FDA Grants Priority Review to Avelumab for Metastatic Merkel Cell Carcinoma Treatment

FDA Grants Priority Review to Avelumab for Metastatic Merkel Cell Carcinoma Treatment

The U.S. Food and Drug Administration (FDA) has accepted for Priority Review the investigational anti-PD-L1 avelumab for the treatment of metastatic Merkel cell carcinoma (MCC).

The Priority Review status, which is granted to drugs that may provide significant improvements in  treatment, or may offer treatment where no adequate treatment exists, will decrease the FDA’s review time from 10 months to six months from the day of filing. If approved, avelumab will become the first treatment approved for metastatic MCC.

“We are pleased the FDA has granted a Priority Review designation for avelumab,” said Luciano Rossetti, MD, executive vice president, Global Head of Research & Development at the biopharma business of Merck KGaA, Darmstadt, Germany, said in a press release. “There are currently no approved treatment options for metastatic MCC, and we are committed to working with the FDA to potentially bring the first approved cancer immunotherapy to patients with this aggressive disease,” said Rossetti, whose company operates in the U.S. and Canada as EMD Serono.

Merkel cell carcinoma is a rare and aggressive skin cancer that affects about 1,500 patients each year in the U.S., according to estimates from the American Cancer Society.

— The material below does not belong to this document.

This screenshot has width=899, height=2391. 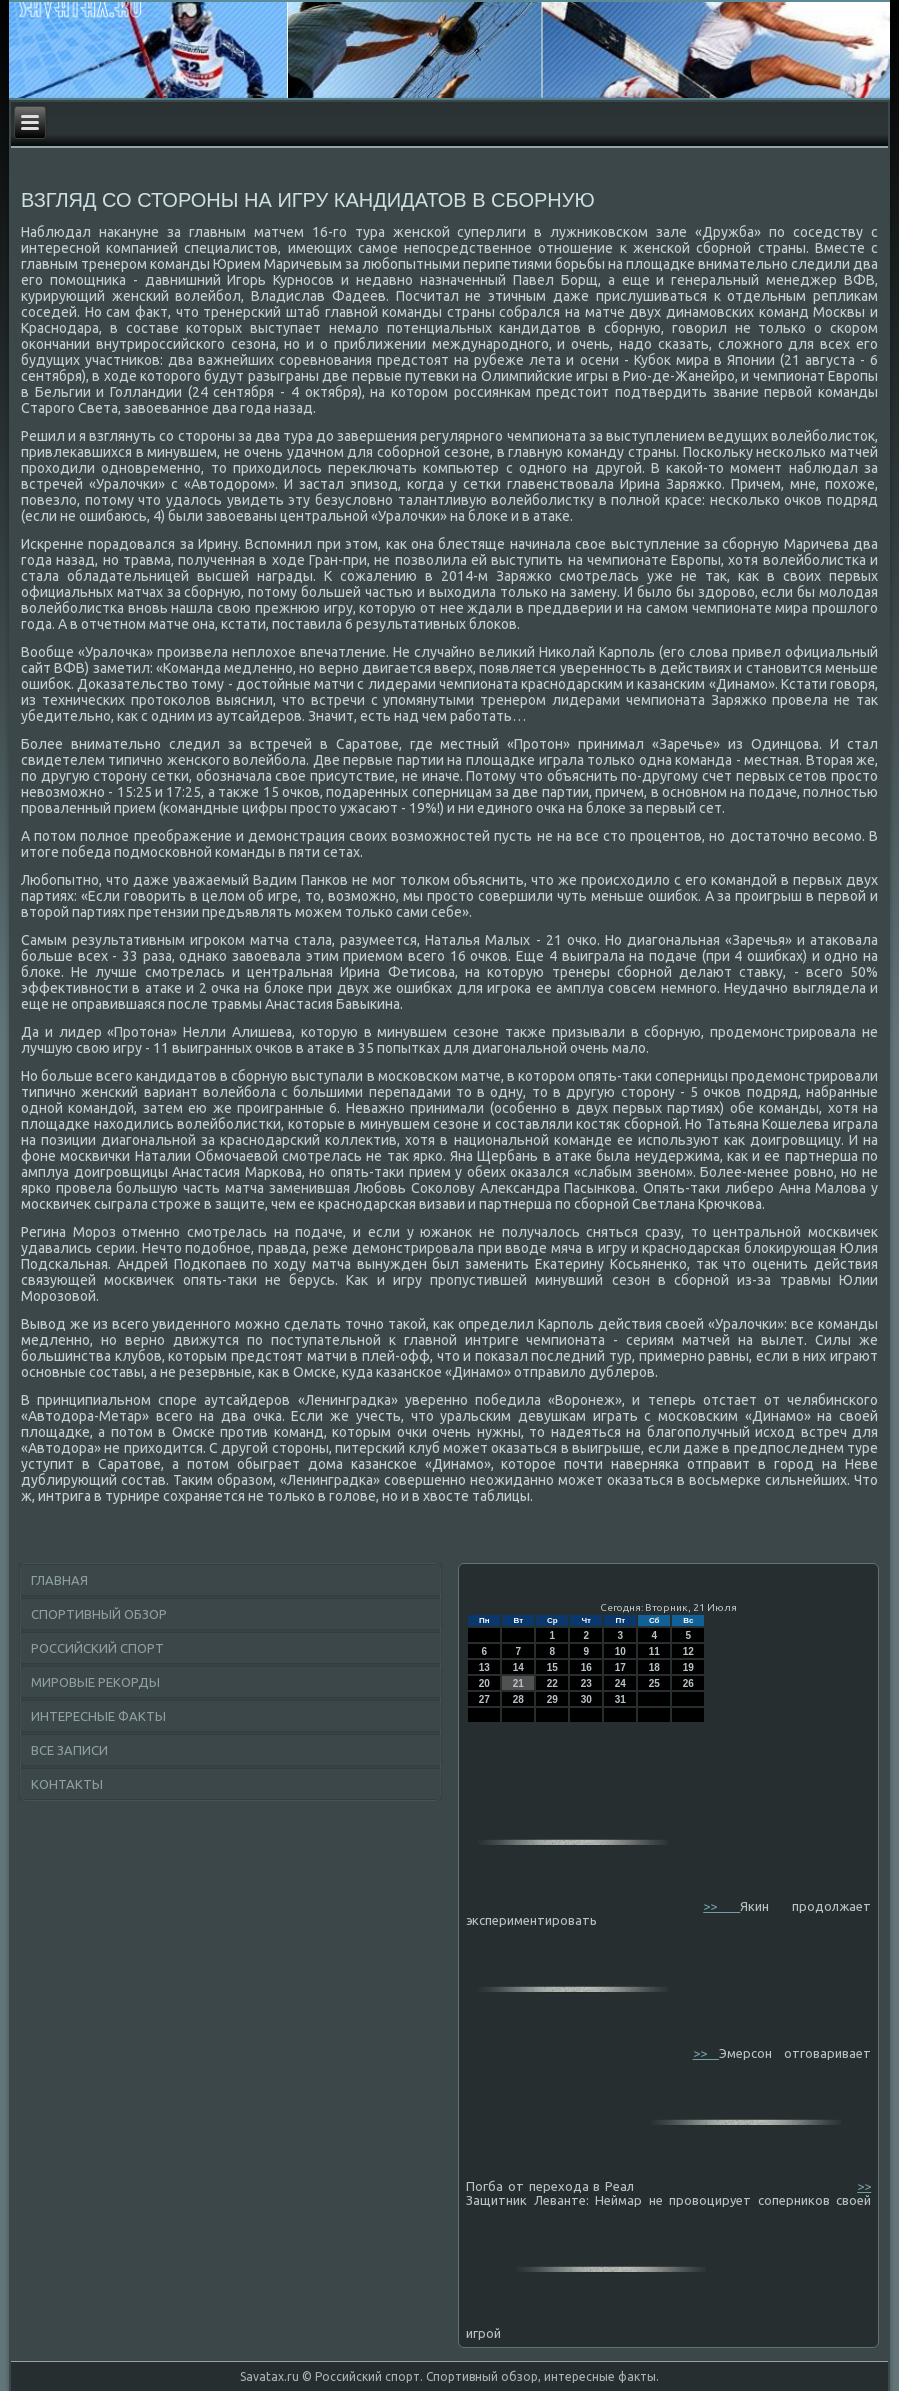 What do you see at coordinates (484, 1667) in the screenshot?
I see `13` at bounding box center [484, 1667].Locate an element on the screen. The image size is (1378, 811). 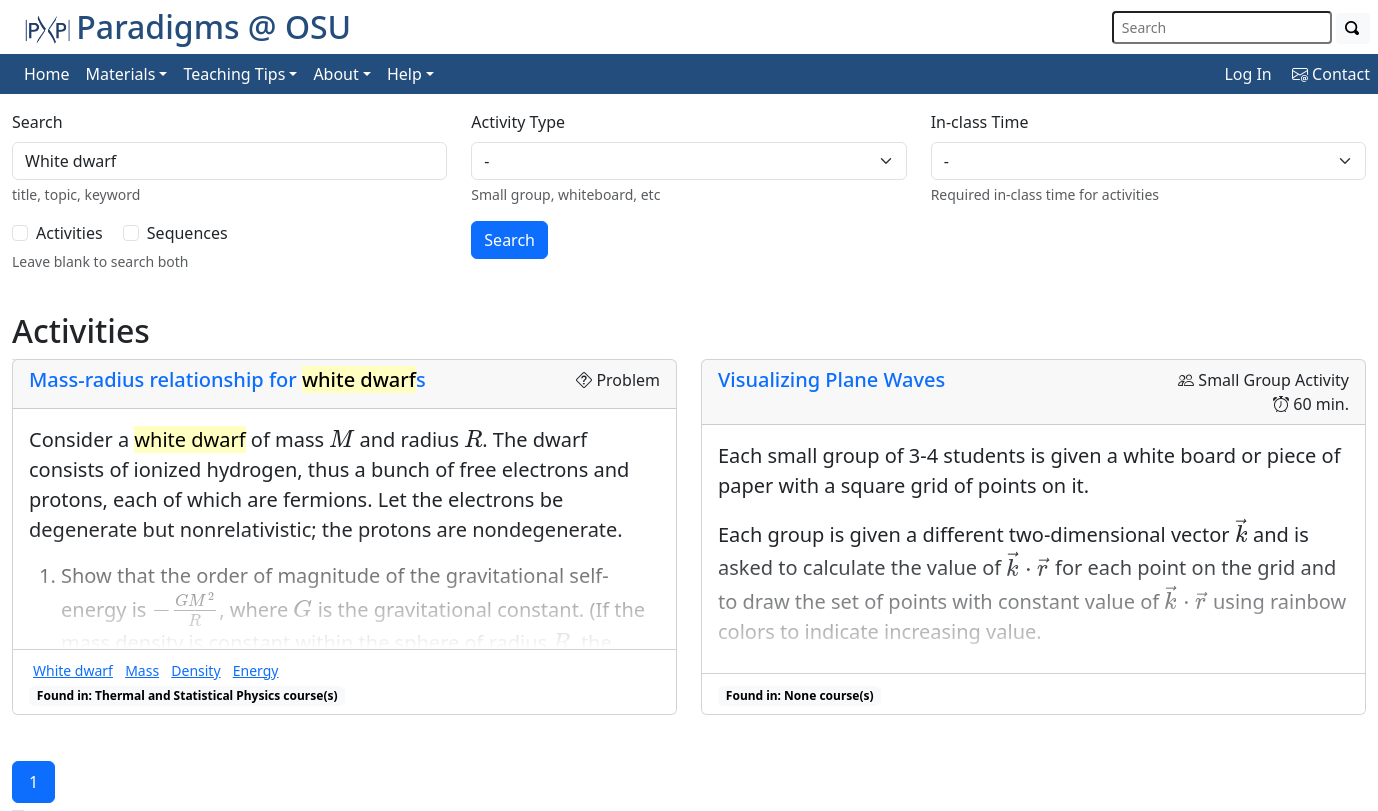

In relatively low-risk MCC tumors, surgery alone, or surgery combined with radiotherapy, can be sufficient, but in patients with more advanced disease, there is a clear lack of treatment options.

“Metastatic Merkel cell carcinoma is an aggressive disease, and patients face a very poor prognosis, with less than 20 percent surviving beyond five years,” said Chris Boshoff, MD, PhD, senior vice president and head of Immuno-oncology, Early Development and Translational Oncology, Pfizer Global Product Development. “We are encouraged by the results of our Phase II trial and believe avelumab may have potential to be an important treatment option for patients living with this hard-to-treat skin cancer,” Bomhoff said.

The FDA’s Priority Review was based on data from the single-arm, open-label, multi-center Phase 2 JAVELIN Merkel 200 trial (NCT02155647), which was designed to assess the safety and efficacy of avelumab (10 mg/kg every two weeks) in patients with metastatic MCC.

Data presented in June 2016 at the Annual Meeting of the American Society of Clinical Oncology (ASCO), revealed that a subgroup of 61 MCC patients who were unresponsive to prior therapies had an overall response rate of 32%, including six complete responses, 12 partial responses, and seven patients with stable disease.

A study later published in The Lancet Oncology, also provided further insights on avelumab’s safety and effectiveness in the JAVELIN Merkel 200 trial. Among the 88 patients included in the study, 28 (31.8%) were deemed to respond to therapy, with 23 still showing an ongoing response at the time of data cut-off (median follow-up of 10.4 months).

Avemulab already had received FDA Orphan Drug Designation for MCC, as well as Breakthrough Therapy and Fast Track Designations for metastatic MCC.